Tuve la sensación de estar en una clase de idiomas.
– Por supuesto, Miranda. Emily ha llamado a todos los números de…
– ¿Y eres consciente de que el señor Lagerfeld dijo que estaría localizable en su móvil durante su estancia en París? -Cada músculo de su garganta se esforzaba por permanecer sereno.
– La verdad es que no. En la agenda no aparece ningún número de móvil, de modo que ni siquiera sabíamos que el señor Lagerfeld tuviera uno. De todos modos Emily está hablando ahora mismo con su ayudante y estoy segura de que enseguida lo obtendrá.
Emily levantó el pulgar en señal de victoria antes de ponerse a escribir y exclamar una y otra vez «merci, gracias, digo mera».
– Miranda, ya tengo el número. ¿Quieres que te ponga con él?

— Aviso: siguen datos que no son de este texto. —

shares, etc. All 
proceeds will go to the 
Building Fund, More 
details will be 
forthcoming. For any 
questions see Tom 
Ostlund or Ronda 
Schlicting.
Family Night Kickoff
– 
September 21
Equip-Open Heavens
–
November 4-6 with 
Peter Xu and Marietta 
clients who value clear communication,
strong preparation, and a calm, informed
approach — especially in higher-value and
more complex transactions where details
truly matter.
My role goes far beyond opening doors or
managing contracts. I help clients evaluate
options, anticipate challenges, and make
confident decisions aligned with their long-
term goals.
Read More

Noté que el pecho se me hinchaba de orgullo. ¡Buen trabajo! Una actuación impecable bajo una presión extrema. Qué más daba que mi preciosa blusa campesina, elogiada por dos -no una, sino dos- ayudantes de moda, tuviera las axilas empapadas de sudor. Estaba a punto de quitarme de encima a esa lunática y la alegría me embargaba.
– ¿An-dre-aaa?
Sonó como una pregunta, pero yo estaba únicamente concentrada en intentar dilucidar si Miranda mezclaba los nombres siguiendo una pauta concreta. Al principio creía que lo hacía para humillarme, pero luego me dije que seguro que ya estaba satisfecha con el grado de humillación que soportábamos y solo lo hacía porque no podía molestarse en decir correctamente algo tan fútil como los nombres de sus ayudantes. Así me lo había confirmado Emily cuando me contó que Miranda la llamaba por su nombre la mitad de las veces y por el mío o el de Allison, la antigua ayudante, la otra mitad. Eso me hizo sentir mejor.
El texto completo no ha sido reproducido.